Tahata Yuki, Sakamori Ryotaro, Maesaka Kazuki, Doi Akira, Yamada Ryoko, Kodama Takahiro, Hikita Hayato, Miyazaki Masanori, Nozaki Yasutoshi, Kaneko Akira, Oshita Masahide, Tanaka Satoshi, Imanaka Kazuho, Hiramatsu Naoki, Morishita Naoki, Ohkawa Kazuyoshi, Yakushijin Takayuki, Sakakibara Mitsuru, Iio Sadaharu, Doi Yoshinori, Tatsumi Tomohide, Takehara Tetsuo
Department of Gastroenterology and Hepatology, Osaka University Graduate School of Medicine, Suita, Osaka, Japan.
Osaka Police Hospital, Osaka, Japan.
Hepatol Res. 2023 Apr;53(4):301-311. doi: 10.1111/hepr.13868. Epub 2022 Dec 22.
To determine the impact of direct-acting antiviral therapy on the long-term prognosis of decompensated cirrhotic patients.
A total of 37 patients with hepatitis C virus-induced decompensated cirrhosis treated with sofosbuvir and velpatasvir (SOF/VEL group) were prospectively enrolled. For historical control, 65 hepatitis C virus-positive decompensated cirrhotic patients who did not receive direct-acting antiviral therapy were included (control group). The incidence rates of hepatocellular carcinoma (HCC), decompensated events with hospitalization, and overall survival were compared between both groups.

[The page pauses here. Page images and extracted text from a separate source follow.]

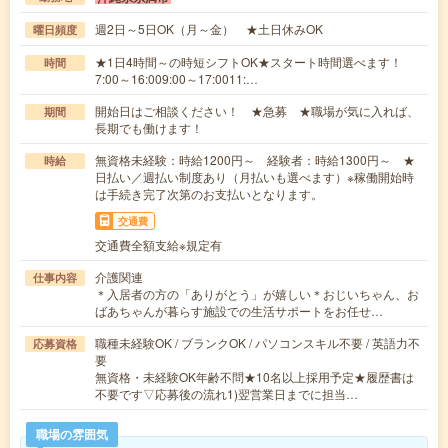
週2日～5日OK（月～金） ★土日休みOK
曜日頻度
★1日4時間～の時短シフトOK★スタート時間選べます！
時間
7:00～16:009:00～17:0011:…
開始日はご相談ください！ ★急募 ★職場が気に入れば、
期間
長期でも働けます！
無資格未経験：時給1200円～ 経験者：時給1300円～ ★
時給
日払い／週払い制度あり（月払いも選べます）※稼働開始時
は手続き完了次第のお支払いとなります。
交通費
交通費全額支給※規定有
介護関連
仕事内容
＊入居者の方の「ありがとう」が嬉しい＊おじいちゃん、お
ばあちゃんが暮らす施設での生活サポートをお任せ…
職種未経験OK / ブランクOK / パソコンスキル不要 / 英語力不
応募資格
要
無資格・未経験OK年齢不問★10名以上採用予定★履歴書は
不要です▽応募後の流れ1)翌営業日までに担当…
職場の雰囲気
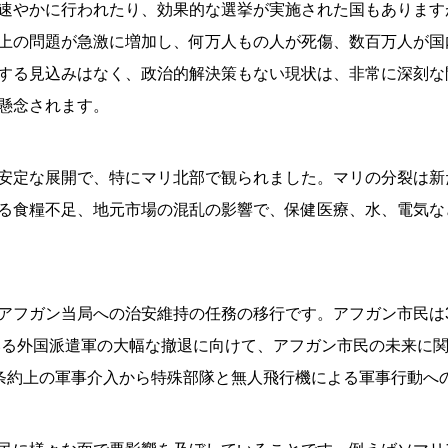
速やかに行われたり、効果的な選挙が実施された国もあります
上の問題が急激に増加し、何万人もの人が死傷、数百万人が国
する見込みはなく、政治的解決策もない現状は、非常に深刻な
懸念されます。
安定な展開で、特にマリ北部で観られました。マリの分裂は新
る食糧不足、地元市場の混乱の影響で、保健医療、水、電気な
アフガン当局への治安維持の任務の移行です。アフガン市民は
ている外国派遣軍の大幅な撤退に向けて、アフガン市民の未来に
、条約上の軍事介入から特殊部隊と無人飛行機による軍事行動へ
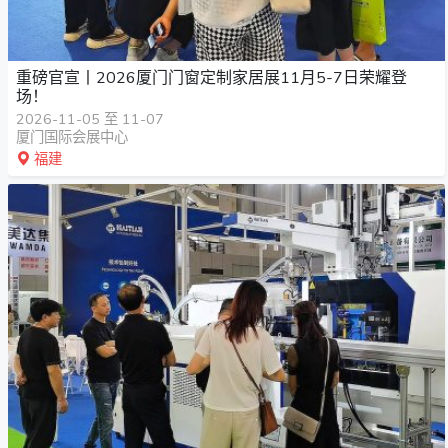
重磅官宣丨2026厦门门窗定制家居展11月5-7日荣耀登
场！
2026-11-05 至 11-07
厦门国际会展中心
福建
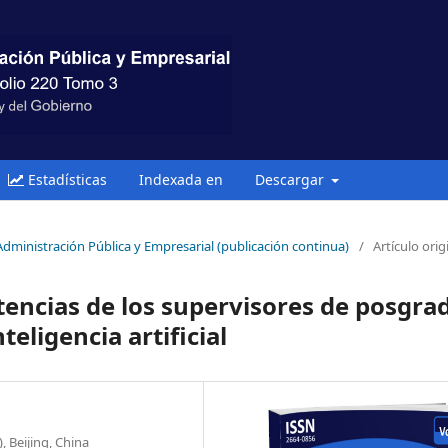
Estadísticas
Indexada en
Descargar
 Administración Pública y Empresarial (publicación continua)
/
Artículo orig
encias de los supervisores de posgra
teligencia artificial
, Beijing, China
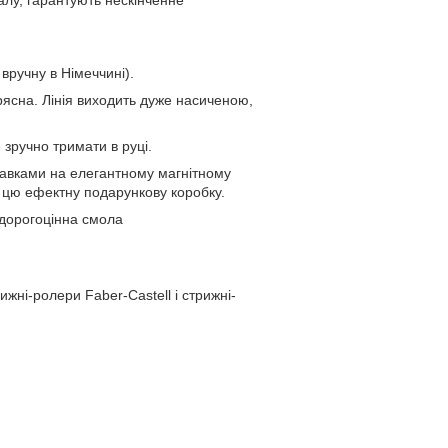
талу, гарантують нескінченне
вручну в Німеччині).
ясна. Лінія виходить дуже насиченою,
 зручно тримати в руці.
ставками на елегантному магнітному
 цю ефектну подарункову коробку.
 дорогоцінна смола
жні-ролери Faber-Castell і стрижні-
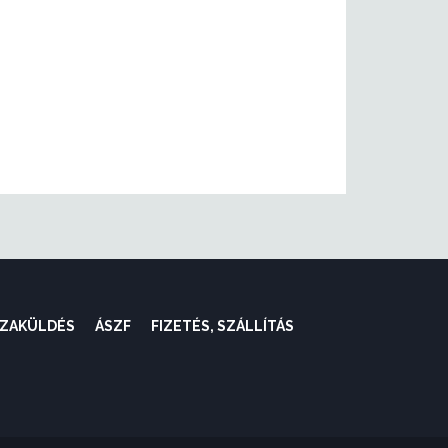
SZAKÜLDÉS
ÁSZF
FIZETÉS, SZÁLLÍTÁS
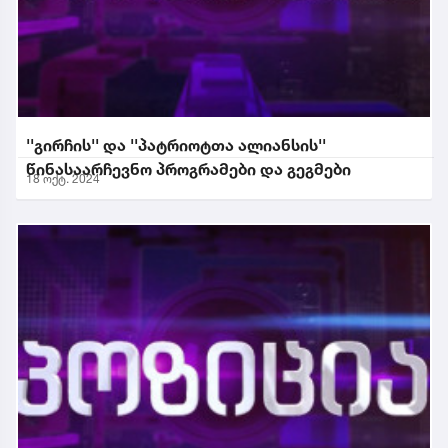
''გირჩის'' და ''პატრიოტთა ალიანსის''
წინასაარჩევნო პროგრამები და გეგმები
18 ოქტ. 2024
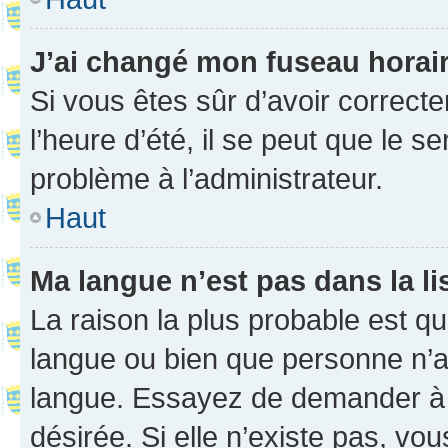
J’ai changé mon fuseau horaire
Si vous êtes sûr d’avoir correct
l’heure d’été, il se peut que le s
problème à l’administrateur.
Haut
Ma langue n’est pas dans la li
La raison la plus probable est que
langue ou bien que personne n’a
langue. Essayez de demander à l’
désirée. Si elle n’existe pas, vou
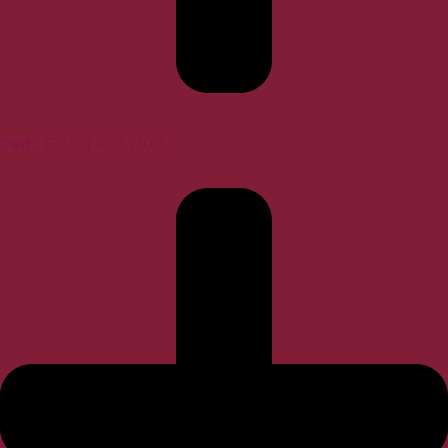
Telf.
:
(593 2) 400 7100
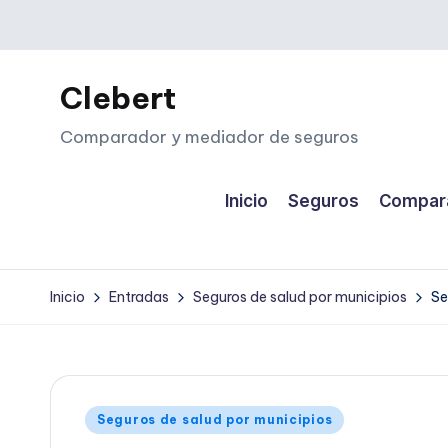
Saltar
al
Clebert
contenido
Comparador y mediador de seguros
Inicio
Seguros
Compara
Inicio
Entradas
Seguros de salud por municipios
Se
Publicado
Seguros de salud por municipios
en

A total of 41 patients experienced decompensated events during 15.0 months in the control group, and six patients during 21.6 months in the SOF/VEL group. The cumulative incidence rates of decompensated events after 2 years were significantly higher in the control group (53.1%) than in the SOF/VEL group (14.5%; p < 0.001). A total of 27 patients died within 22.0 months in the control group, and three patients died within 25.6 months in the SOF/VEL group. The overall survival rates after 2 years were significantly lower in the control group (67.6%) than in the SOF/VEL group (91.3%; p = 0.010). A total of 13 patients in the control group developed HCC during 15.8 months, and 10 patients during 17.3 months in the SOF/VEL group. The HCC incidence rates after 2 years were 20.3% and 29.6% in the control and SOF/VEL groups, respectively, with no significant difference (p = 0.327).
SOF/VEL therapy may suppress the development of decompensated events and improve the prognosis in decompensated cirrhotic patients; however, the incidence of HCC remains prevalent in these patients irrespective of SOF/VEL therapy.
确定直接抗病毒治疗对失代偿期肝硬化患者长期预后的影响。
前瞻性纳入37例接受索磷布韦和维帕他韦治疗的丙型肝炎病毒所致失代偿期肝硬化患者(索磷布韦/维帕他韦组)。作为历史对照,纳入65例未接受直接抗病毒治疗的丙型肝炎病毒阳性失代偿期肝硬化患者(对照组)。比较两组肝细胞癌(HCC)、失代偿事件伴住院以及总生存率的发生率。
对照组41例患者在15.0个月期间发生失代偿事件,索磷布韦/维帕他韦组6例患者在21.6个月期间发生失代偿事件。2年后失代偿事件的累积发生率在对照组(53.1%)显著高于索磷布韦/维帕他韦组(14.5%;p<0.001)。对照组27例患者在22.0个月内死亡,索磷布韦/维帕他韦组3例患者在25.6个月内死亡。2年后总生存率在对照组(67.6%)显著低于索磷布韦/维帕他韦组(91.3%;p=0.010)。对照组13例患者在15.8个月期间发生HCC,索磷布韦/维帕他韦组10例患者在17.3个月期间发生HCC。2年后HCC发生率在对照组和索磷布韦/维帕他韦组分别为20.3%和29.6%,无显著差异(p=0.327)。
索磷布韦/维帕他韦治疗可能抑制失代偿事件的发生并改善失代偿期肝硬化患者的预后;然而,无论是否接受索磷布韦/维帕他韦治疗,这些患者中HCC的发生率仍然较高。